Comic book art presents a number of unique difficulties in identification.

Typically, the artist pencils art which is inked over by another artist and colored by yet another artist. In addition, word balloons and narrative may further obscure the art or falsly register as part of the art.

The artist’s style will also change over time or with the subject matter. To further complicate the process, newer artists can be influenced by another artist’s style.

Data

The project uses Jack Kirby, co-creator of “The Black Panther,” “The Avengers” and many other popular series as the target artist. For demonstration purposes, the other cartoonist that the work is being compared to is Randall Munroe, known for his web comic XKCD. In the interest in giving the nueral network a chance of success, XKCD is primarily composed of stick figures.

Exploratory Data Analysis

Images files (jpg and png) were extracted from Google Images, Pinterest and Tumblr. The images were black and white and usually inked. Lighter pencils were thrown out. The initial pool consists of 1025 jpg and png images proportionally resized and cropped to 200x200 pixels.

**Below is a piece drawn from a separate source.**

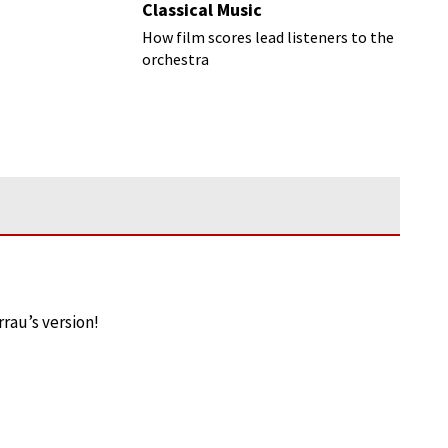
Classical Music
How film scores lead listeners to the
orchestra
rrau’s version!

To prepare the dataset, photos and “homages” were manually removed. File names with spaces and illegal characters were modified to allow the files to be input into the system. The training data was set with labels as the directory name to make adding additional artists easier.

Artist	1	2	3	4
Jack Kirby
Randall Munroe

Process

Initially, the project tried to identify between three artists but it proved too difficult with a mixture not only of artists but with the addition of color as well. Sample images were increased to their current size from 50x50 (grouped by original image and returning votes for the class). Larger, complete images were expected to show patterns better than smaller pieces. Various models were tested to try to eliminate overfitting but for this analysis, the simpler LeNet Convolutional network (developed for handwriting) was used.

Tracking Filters Through the Architecture

The model was generated by Keras using a TensorFlow backend. The architecture is a LeNet Convolutional Neural Network. This returned a poor accuracy of ~50%. With the model overfitting, what are the impacts of each of the layers and their settings? Here are the layers and their cumulative effects on the image.

Layers	Image
Original
Convolution: Conv2D : filter:20 kernel: 5x5
Activation: ReLU
Pooling: MaxPooling2D: Pool:2x2 Strides: 2x2
Convolution: Conv2D : filter:50 kernel: 5x5
Activation: ReLU
Pooling: MaxPooling2D: Pool:2x2 Strides: 2x2
Flatten + Dense(500) + Activation:ReLU
Dense(2)+Activation: Softmax